His compassion for his fellow man and tireless efforts to help everyone who needed help without recognition puts the man in a class by himself. It's doubtful if you could find anyone who would utter a bad word about the man.

His acceptance was truly indicative of the incredibly humble demeanor of the man.

After briefly thanking the committee for the honor, Bartlinski said, "All I can say is, thank you and I appreciate everybody who did come here to honor fellow inductees. Well, thank you."

Laramore, the only Maryland high school coach to win major championships in three sports (football, basketball and lacrosse), died in 1989 of a heart attack after coaching and teaching at Annapolis for 26 years.

Longtime Annapolis assistant football coach Bill Phebus and Laramore's best friend, Andy Borland, the head football coach at Severna Park, co-presented Laramore's accomplishments.
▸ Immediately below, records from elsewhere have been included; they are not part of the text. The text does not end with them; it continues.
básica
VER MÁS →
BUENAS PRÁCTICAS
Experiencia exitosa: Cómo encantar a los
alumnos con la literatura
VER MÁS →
In 22 years as coach of the Panthers' football team, Laramore compiled a record of 156-66-2 (.698), including a 12-0 state championship campaign in 1978. That was the last year a county team won a state title in football.
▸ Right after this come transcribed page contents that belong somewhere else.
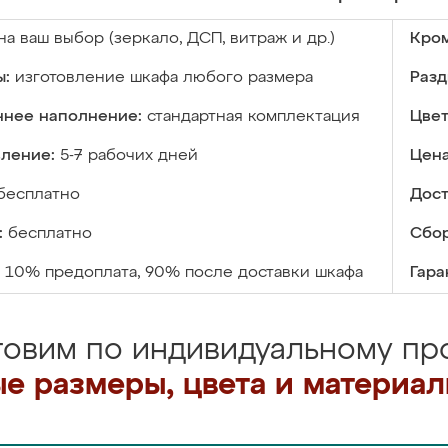
на ваш выбор (зеркало, ДСП, витраж и др.)
Кром
ы:
изготовление шкафа любого размера
Разд
ннее наполнение:
стандартная комплектация
Цвет
вление:
5-7 рабочих дней
Цена
бесплатно
Дост
:
бесплатно
Сбор
10% предоплата, 90% после доставки шкафа
Гара
товим по индивидуальному про
е размеры, цвета и материа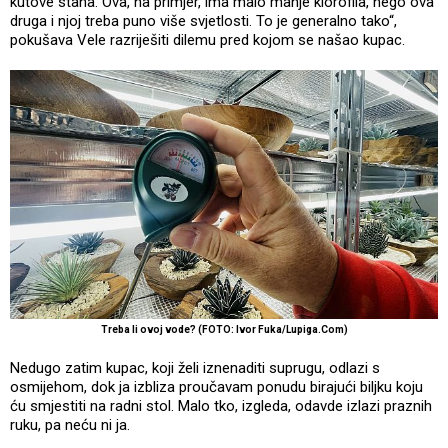
kutove stana. Ova, na primjer, ima malo manje klorofila, nego ova
druga i njoj treba puno više svjetlosti. To je generalno tako“,
pokušava Vele razriješiti dilemu pred kojom se našao kupac.
Treba li ovoj vode? (FOTO: Ivor Fuka/Lupiga.Com)
Nedugo zatim kupac, koji želi iznenaditi suprugu, odlazi s
osmijehom, dok ja izbliza proučavam ponudu birajući biljku koju
ću smjestiti na radni stol. Malo tko, izgleda, odavde izlazi praznih
ruku, pa neću ni ja.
Phebus cited Laramore as a motivator and disciplinarian. Borland spoke of the man's convictions and family values that prompted the coach to name his offensive plays after his wife, Dorothy, and two sons, Dan and Dave, who later would play for him.

"He was my teacher and a great friend of mine, and I'm really proud that you're honoring him tonight," said Borland.

Dorothy and Dave accepted Laramore's plaque. The coach's wife said, "Coaching and teaching young men and young people was one of Al's greatest loves, and he really would have been pleased to receive this recognition here tonight. Thank you very much."

Lew Holmes, president of the Anne Arundel Amateur Baseball Association, presented Spencer. Holmes said that not only was Spencer a great major-league first baseman for 15 years with the California Angels, Texas Rangers, Chicago White Sox, New York Yankees and Oakland A's, but a great person as well.

Holmes said Spencer never forgot where he came from and always was willing to return home to Andover High and Anne Arundel County when he was playing, and in retirement, to help raise money for youth sports.

Spencer thanked three of his former mentors who helped him along the way and who have passed away -- his basketball coach at Andover, Dick Hart, Sheriff Fowble his 16-and-under baseball coach in Baltimore, and Billy Martin, his major-league manager three different times in his career.

Also paying tribute to his dad and granddad for their guidance, Spencer thanked a seventh man for his success.

"He helped me with my physical problems in the off-season and never charged me a nickel while I was in high school and professional baseball, and I owe a lot to him," said Spencer. "I am so honored and pleased to go in the Hall of Fame tonight with Doc [Bartlinski]. Thank you so much for what you did for my career, Doc."

The Rev. Carl Harris presented the internationally famous sailor Walker, saying that, "it's the joy and enthusiasm in everything he does is what is so important. Stuart is the most alive person I know."

Walker, who was a member of the 1968 U.S. Olympic sailing team and winner of many international races, supported that claim with an ecstatic acceptance, thanking the Hall of Fame Committee and saying: "To be honored at home is the greatest privilege, and I'm particularly proud to be in this group of inductees. To be a part of this group is a great honor and great pleasure."